Reinterpreting Jeremiah 29 amid the Deconstruction of Urban Space: A Theology of Exile in Response to Contemporary Gentrification
DOI:
https://doi.org/10.37680/ssa.10239Keywords:
1. Jeremiah 29; Gentrification; Internal Exile; Shalom; Urban TheologyAbstract
The massive urbanization and spatial restructuring of Indonesian metropolitan areas have intensified gentrification, systematically displacing lower-income communities from city centers to peripheries—a condition this study conceptualizes as "internal exile"—while the classic text of Jeremiah 29:7 has been reductively deployed in Indonesian churches as a passive slogan to "pray for the city," stripped of its radical spatial and political implications.
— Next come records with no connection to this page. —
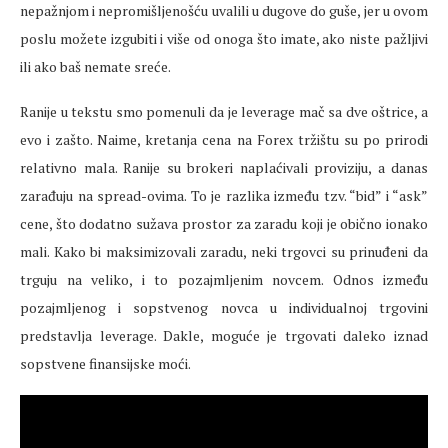
nepažnjom i nepromišljenošću uvalili u dugove do guše, jer u ovom
poslu možete izgubiti i više od onoga što imate, ako niste pažljivi
ili ako baš nemate sreće.
Ranije u tekstu smo pomenuli da je leverage mač sa dve oštrice, a
evo i zašto. Naime, kretanja cena na Forex tržištu su po prirodi
relativno mala. Ranije su brokeri naplaćivali proviziju, a danas
zarađuju na spread-ovima. To je razlika između tzv. “bid” i “ask”
cene, što dodatno sužava prostor za zaradu koji je obično ionako
mali. Kako bi maksimizovali zaradu, neki trgovci su prinuđeni da
trguju na veliko, i to pozajmljenim novcem. Odnos između
pozajmljenog i sopstvenog novca u individualnoj trgovini
predstavlja leverage. Dakle, moguće je trgovati daleko iznad
sopstvene finansijske moći.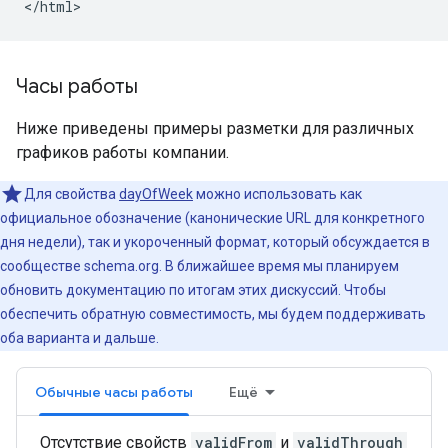
</html>
Часы работы
Ниже приведены примеры разметки для различных
графиков работы компании.
Для свойства
dayOfWeek
можно использовать как
официальное обозначение (канонические URL для конкретного
дня недели), так и укороченный формат, который обсуждается в
сообществе schema.org. В ближайшее время мы планируем
обновить документацию по итогам этих дискуссий. Чтобы
обеспечить обратную совместимость, мы будем поддерживать
оба варианта и дальше.
Обычные часы работы
Ещё
Отсутствие свойств
validFrom
и
validThrough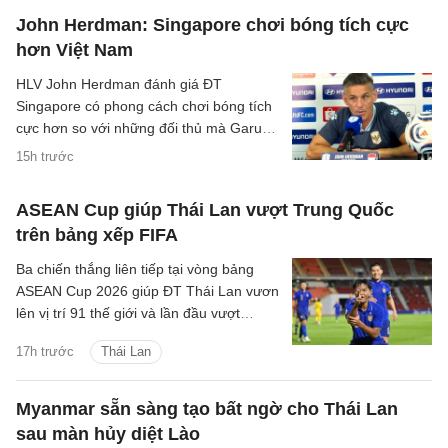
John Herdman: Singapore chơi bóng tích cực
hơn Việt Nam
HLV John Herdman đánh giá ĐT
Singapore có phong cách chơi bóng tích
cực hơn so với những đối thủ mà Garuda
đã gặp trước đó.
15h trước
ASEAN Cup giúp Thái Lan vượt Trung Quốc
trên bảng xếp FIFA
Ba chiến thắng liên tiếp tại vòng bảng
ASEAN Cup 2026 giúp ĐT Thái Lan vươn
lên vị trí 91 thế giới và lần đầu vượt
Trung Quốc kể từ tháng 6/2004.
17h trước
Thái Lan
Myanmar sẵn sàng tạo bất ngờ cho Thái Lan
sau màn hủy diệt Lào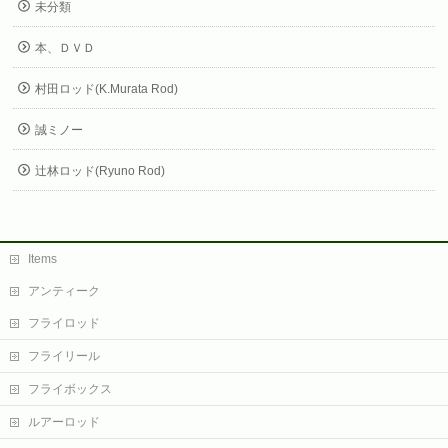
未分類
本、ＤＶＤ
村田ロッド(K.Murata Rod)
誠ミノー
辻林ロッド(Ryuno Rod)
Items
アンティーク
フライロッド
フライリール
フライボックス
ルアーロッド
Employing a qualitative-interdisciplinary method that integrates biblical exegesis with the socio-spatial theories of Henri Lefebvre and David Harvey within a contextual hermeneutical framework, this article reinterprets Jeremiah 29:4–7 to demonstrate three claims: first, gentrification constitutes a structural form of internal exile that negates the marginalized population's right to inhabit urban life; second, the divine imperatives to "build houses," "plant gardens," and "seek the shalom of the city" are not passive survival instructions but subversive, counter-hegemonic mandates for economic rootedness, communal resilience, and active participation in public affairs within an oppressive urban system; and third, the prophetic call for shalom—understood as holistic justice and equitable access—demands that the church transcend its gated-community mentality and re-embody its missional identity as an agent of spatial advocacy and social solidarity with the displaced, thereby contributing to the development of a contextual Indonesian urban theology that refuses to divorce biblical fidelity from the concrete struggle for spatial justice.